■ What the task asks:
Your answer should be the entire listing, printed exactly.
◇ ◇ ◇
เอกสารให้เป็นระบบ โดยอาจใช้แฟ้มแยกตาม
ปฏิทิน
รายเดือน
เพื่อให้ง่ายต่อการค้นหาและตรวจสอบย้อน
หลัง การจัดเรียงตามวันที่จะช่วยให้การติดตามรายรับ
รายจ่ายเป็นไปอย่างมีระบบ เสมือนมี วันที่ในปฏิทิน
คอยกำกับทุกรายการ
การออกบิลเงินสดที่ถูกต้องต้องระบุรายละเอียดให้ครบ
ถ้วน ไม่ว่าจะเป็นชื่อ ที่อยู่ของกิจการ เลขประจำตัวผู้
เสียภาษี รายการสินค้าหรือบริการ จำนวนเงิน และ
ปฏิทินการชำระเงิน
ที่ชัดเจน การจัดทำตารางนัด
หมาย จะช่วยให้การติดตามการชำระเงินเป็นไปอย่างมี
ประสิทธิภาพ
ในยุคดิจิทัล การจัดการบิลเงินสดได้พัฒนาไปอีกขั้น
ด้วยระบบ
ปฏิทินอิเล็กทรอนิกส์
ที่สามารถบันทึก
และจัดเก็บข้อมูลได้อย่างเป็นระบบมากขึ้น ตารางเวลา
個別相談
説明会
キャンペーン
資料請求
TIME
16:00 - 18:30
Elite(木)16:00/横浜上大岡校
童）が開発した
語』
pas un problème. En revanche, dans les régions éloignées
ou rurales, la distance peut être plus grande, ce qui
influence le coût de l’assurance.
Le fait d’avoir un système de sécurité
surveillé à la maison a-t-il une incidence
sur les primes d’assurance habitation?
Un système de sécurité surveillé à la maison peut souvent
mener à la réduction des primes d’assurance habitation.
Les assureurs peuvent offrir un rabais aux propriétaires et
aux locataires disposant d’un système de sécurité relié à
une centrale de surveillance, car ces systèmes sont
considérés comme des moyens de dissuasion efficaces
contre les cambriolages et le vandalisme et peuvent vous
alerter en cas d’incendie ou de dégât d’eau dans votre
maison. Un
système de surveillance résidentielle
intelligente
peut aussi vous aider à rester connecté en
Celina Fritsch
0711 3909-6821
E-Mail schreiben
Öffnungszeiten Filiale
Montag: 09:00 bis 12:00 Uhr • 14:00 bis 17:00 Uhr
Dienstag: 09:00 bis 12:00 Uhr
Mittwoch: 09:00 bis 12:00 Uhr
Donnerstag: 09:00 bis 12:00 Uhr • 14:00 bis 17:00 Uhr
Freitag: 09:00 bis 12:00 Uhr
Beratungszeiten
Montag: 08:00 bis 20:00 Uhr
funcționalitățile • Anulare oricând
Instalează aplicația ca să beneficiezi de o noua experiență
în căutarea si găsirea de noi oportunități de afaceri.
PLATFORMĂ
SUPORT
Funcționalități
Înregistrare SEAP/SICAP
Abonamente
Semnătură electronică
◇ ◇ ◇
■ Task result:
เอกสารให้เป็นระบบ โดยอาจใช้แฟ้มแยกตาม
ปฏิทิน
รายเดือน
เพื่อให้ง่ายต่อการค้นหาและตรวจสอบย้อน
หลัง การจัดเรียงตามวันที่จะช่วยให้การติดตามรายรับ
รายจ่ายเป็นไปอย่างมีระบบ เสมือนมี วันที่ในปฏิทิน
คอยกำกับทุกรายการ
การออกบิลเงินสดที่ถูกต้องต้องระบุรายละเอียดให้ครบ
ถ้วน ไม่ว่าจะเป็นชื่อ ที่อยู่ของกิจการ เลขประจำตัวผู้
เสียภาษี รายการสินค้าหรือบริการ จำนวนเงิน และ
ปฏิทินการชำระเงิน
ที่ชัดเจน การจัดทำตารางนัด
หมาย จะช่วยให้การติดตามการชำระเงินเป็นไปอย่างมี
ประสิทธิภาพ
ในยุคดิจิทัล การจัดการบิลเงินสดได้พัฒนาไปอีกขั้น
ด้วยระบบ
ปฏิทินอิเล็กทรอนิกส์
ที่สามารถบันทึก
และจัดเก็บข้อมูลได้อย่างเป็นระบบมากขึ้น ตารางเวลา
個別相談
説明会
キャンペーン
資料請求
TIME
16:00 - 18:30
Elite(木)16:00/横浜上大岡校
童）が開発した
語』
pas un problème. En revanche, dans les régions éloignées
ou rurales, la distance peut être plus grande, ce qui
influence le coût de l’assurance.
Le fait d’avoir un système de sécurité
surveillé à la maison a-t-il une incidence
sur les primes d’assurance habitation?
Un système de sécurité surveillé à la maison peut souvent
mener à la réduction des primes d’assurance habitation.
Les assureurs peuvent offrir un rabais aux propriétaires et
aux locataires disposant d’un système de sécurité relié à
une centrale de surveillance, car ces systèmes sont
considérés comme des moyens de dissuasion efficaces
contre les cambriolages et le vandalisme et peuvent vous
alerter en cas d’incendie ou de dégât d’eau dans votre
maison. Un
système de surveillance résidentielle
intelligente
peut aussi vous aider à rester connecté en
Celina Fritsch
0711 3909-6821
E-Mail schreiben
Öffnungszeiten Filiale
Montag: 09:00 bis 12:00 Uhr • 14:00 bis 17:00 Uhr
Dienstag: 09:00 bis 12:00 Uhr
Mittwoch: 09:00 bis 12:00 Uhr
Donnerstag: 09:00 bis 12:00 Uhr • 14:00 bis 17:00 Uhr
Freitag: 09:00 bis 12:00 Uhr
Beratungszeiten
Montag: 08:00 bis 20:00 Uhr
funcționalitățile • Anulare oricând
Instalează aplicația ca să beneficiezi de o noua experiență
în căutarea si găsirea de noi oportunități de afaceri.
PLATFORMĂ
SUPORT
Funcționalități
Înregistrare SEAP/SICAP
Abonamente
Semnătură electronică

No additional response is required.